In this article, I will discuss eugenic attitudes on Kenyans and their attempted reduction of intelligence to the brain, how these attitudes and beliefs went with them which grew out of Galtonian beliefs, and how such beliefs never died out.

Eugenics in Kenya

Eugenic ideas on race and intelligence appeared in Kenya in the 1930s since it promised biological solutions to social problems (Campbell, 2007, 2012). Of course these ideas grew from the heartland of eugenics where it began, from Francis Galton. So it’s no surprise that Britons who went to Kenya held those ideals. Moreover, the attitudes that the Britons settlers had in Kenya on the law in regard to Africans seems reminiscent of Jim Crow America:

The law must be a tool used on behalf of whites to bend Africans to their will. It must be personal and racially biased, the punishment swift and sharp. (Shadle, 2010)

This story begins with F. Vint (1934) and and Henry Gordon (1934) (who was in Kenya beginning in 1925). (See Mahone, 2007.) Gordon met Vint while he was a visiting doctor at the Mathari Mental Hospital in Nairobi (Tilley, 2005: 235). Both of these men attempted to show that Africans were inferior to Europeans in intelligence, and used physical brain measures to attempt to show this.

Vint used two measures—brain weight and brain structure. He also argued that the pyramidal cell layer of the Kenyan brain was only 84 percent of the European brain. Vint used others’ comparisons of European’s brains for these studies, never studying them on his own. So he concluded that the average Kenyan reached only the development of a 7 or 8 year old European. While Vint (1934) argued that the brain of the Kenyan was 152 grams less than the average brain of the European, he didn’t explicitly claim in this paper that this would then lead to differences in intelligence. We can infer that this was an implication of the argument based on his other papers. Campbell (2007: 75) quotes Vint in his article A Preliminary Note on the Cell Content of the Prefrontal Cortex of the East African Native on the subject of brain weight and intelligence:

Thus from the both the average weight of the African brain and measurements of its prefrontal cortex I have arrived, in this preliminary investigation, at the conclusion that the stage of mental development reached by the average native is that of the average European boy of between 7 and 8 years of age.

Note the similarity between this and Lynn’s claim that Bushman IQ is 54 which corresponds to that of European 8 year olds. (See this article for a refutation of that claim.) So Vint believed that he had found the reason for racial backwardness, and this is of course through reduction to biology.

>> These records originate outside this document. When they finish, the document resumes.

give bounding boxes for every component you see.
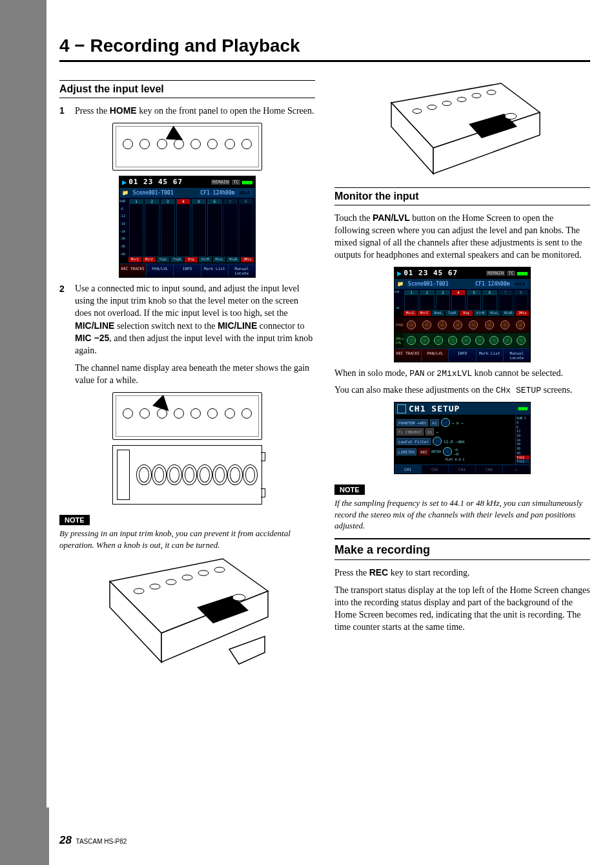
page-content: 4 − Recording and Playback Adjust the in… [46,0,616,671]
mb: key to start recording. [388,568,469,578]
step-2: 2 Use a connected mic to input sound, an… [59,283,315,357]
meter-label: METER [431,450,441,453]
rec-tag[interactable]: REC [418,448,429,455]
t: 7 [499,290,512,295]
info-button[interactable]: INFO [449,349,476,362]
scene-name: Scene001-T001 [132,190,175,196]
svg-point-18 [457,98,466,102]
chx-mono: CHx SETUP [496,386,541,395]
t: 7 [224,199,237,204]
footer-model: TASCAM HS-P82 [76,838,127,845]
step-2-text: Use a connected mic to input sound, and … [75,283,315,357]
section-monitor-input: Monitor the input [334,187,590,205]
section-adjust-title: Adjust the input level [59,83,315,98]
tc-chip: TC [232,180,240,185]
page-number: 28 [59,834,72,846]
sb: knob cannot be selected. [472,368,563,378]
step-1-number: 1 [59,105,68,118]
ml: -36 [119,244,127,248]
d1-tag[interactable]: D1 [426,428,434,435]
t: 2 [145,199,158,204]
ml: -48 [119,252,127,256]
t: 8 [240,199,252,204]
section-make-recording: Make a recording [334,538,590,560]
step-1-text: Press the HOME key on the front panel to… [75,105,315,118]
s2d: , and then adjust the input level with t… [75,333,313,355]
t: 6 [208,199,221,204]
fs-tag[interactable]: Fs CONVERT [396,428,424,435]
step-1-a: Press the [75,106,110,116]
solo-badge: SOLO [238,191,251,196]
svg-point-6 [182,575,192,580]
pan-lvl-button[interactable]: PAN/LVL [147,264,174,277]
step-2-number: 2 [59,283,68,357]
ml: 0dB [119,199,127,203]
panlvl-screen-image: ▶ 01 23 45 67 REMAIN TC ■■■ 📁 Scene001-T… [334,267,590,362]
perspective-device-image [100,556,274,669]
rec-tracks-button[interactable]: REC TRACKS [119,264,147,277]
t: 5 [467,290,480,295]
chapter-rule [59,60,590,62]
ml: -12 [119,214,127,218]
section-adjust-input: Adjust the input level [59,80,315,98]
phantom-tag[interactable]: PHANTOM +48V [396,419,428,426]
next-tab[interactable]: ▷ [503,465,530,474]
step-2-follow: The channel name display area beneath th… [75,362,315,387]
t: 1 [405,290,418,295]
ch1-tab[interactable]: CH1 [395,465,422,474]
note-2-text: If the sampling frequency is set to 44.1… [334,497,590,532]
page-footer: 28 TASCAM HS-P82 [59,834,127,847]
left-column: Adjust the input level 1 Press the HOME … [59,78,315,671]
ch3-tab[interactable]: CH3 [449,465,476,474]
manual-locate-button[interactable]: Manual Locate [229,264,255,277]
section-make-title: Make a recording [334,543,590,557]
time-counter: 01 23 45 67 [128,178,209,186]
ch-setup-image: CH1 SETUP■■■ PHANTOM +48VA1→ ∅ → Fs CONV… [334,402,590,474]
limiter-tag[interactable]: LIMITER [396,448,416,455]
ma: Press the [334,568,369,578]
lowcut-tag[interactable]: LowCut Filter [396,438,431,445]
back-icon[interactable] [397,404,406,413]
a1-tag[interactable]: A1 [430,419,438,426]
mic25: MIC −25 [75,333,109,343]
rec-tracks-button[interactable]: REC TRACKS [395,349,422,362]
pan-lvl-button[interactable]: PAN/LVL [422,349,449,362]
sa: When in solo mode, [334,368,409,378]
t: 3 [436,290,449,295]
mark-list-button[interactable]: Mark List [477,349,504,362]
remain-chip: REMAIN [211,180,230,185]
chx-para: You can also make these adjustments on t… [334,384,590,397]
svg-point-7 [198,570,209,576]
svg-marker-11 [229,636,265,664]
two-column-layout: Adjust the input level 1 Press the HOME … [59,78,590,671]
solo-badge: SOLO [513,282,526,287]
t: 4 [452,290,465,295]
svg-point-16 [427,105,436,110]
ch2-tab[interactable]: CH2 [422,465,449,474]
mix-mono: 2MixLVL [436,369,472,379]
play-label: PLAY [445,457,453,461]
info-button[interactable]: INFO [174,264,201,277]
lowcut-knob-icon[interactable] [433,437,442,446]
page-sidebar [0,0,46,865]
monitor-para: Touch the PAN/LVL button on the Home Scr… [334,212,590,262]
cb: screens. [541,385,572,395]
ch4-tab[interactable]: CH4 [476,465,503,474]
svg-point-5 [166,579,176,585]
input-knob-icon[interactable] [441,418,450,427]
make-para-2: The transport status display at the top … [334,585,590,634]
right-column: Monitor the input Touch the PAN/LVL butt… [334,78,590,671]
manual-locate-button[interactable]: Manual Locate [504,349,530,362]
micline-1: MIC/LINE [75,320,114,331]
solo-para: When in solo mode, PAN or 2MixLVL knob c… [334,368,590,380]
svg-point-15 [413,109,422,114]
t: 3 [161,199,174,204]
t: 2 [420,290,433,295]
note-tag-1: NOTE [59,515,90,525]
mark-list-button[interactable]: Mark List [201,264,229,277]
ml: -6 [119,207,127,211]
lvl-knob-icon[interactable] [443,447,452,456]
chsetup-title: CH1 SETUP [409,404,516,413]
t: 1 [130,199,143,204]
tc-chip: TC [507,271,515,276]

Campbell (2007: 60) also tells us how the eugenic movement in Kenya grew out of British eugenic ideas along with the brain reductionism they espoused:

Eugenics in Kenya grew out of the theories disseminated from Britain; the application of current ideas about the transmission of innate characteristics, in particular intelligence, shaped a new and extreme eugenic interpretation of racial difference. The Kenyan eugenicists did not, however, use the most obvious methods, such as pedigrees, statistics and intelligence testing, which were applied by British eugenicists when assessing the intelligence of large social groups. When examining race, an area in which British eugenics had not prescribed a methodology, the Kenyan doctors most radically made histological counts of brain cells and physical measurements of brain capacity. This led to the adoption of a particularly pathologising theory about biological inferiority in the East African brain.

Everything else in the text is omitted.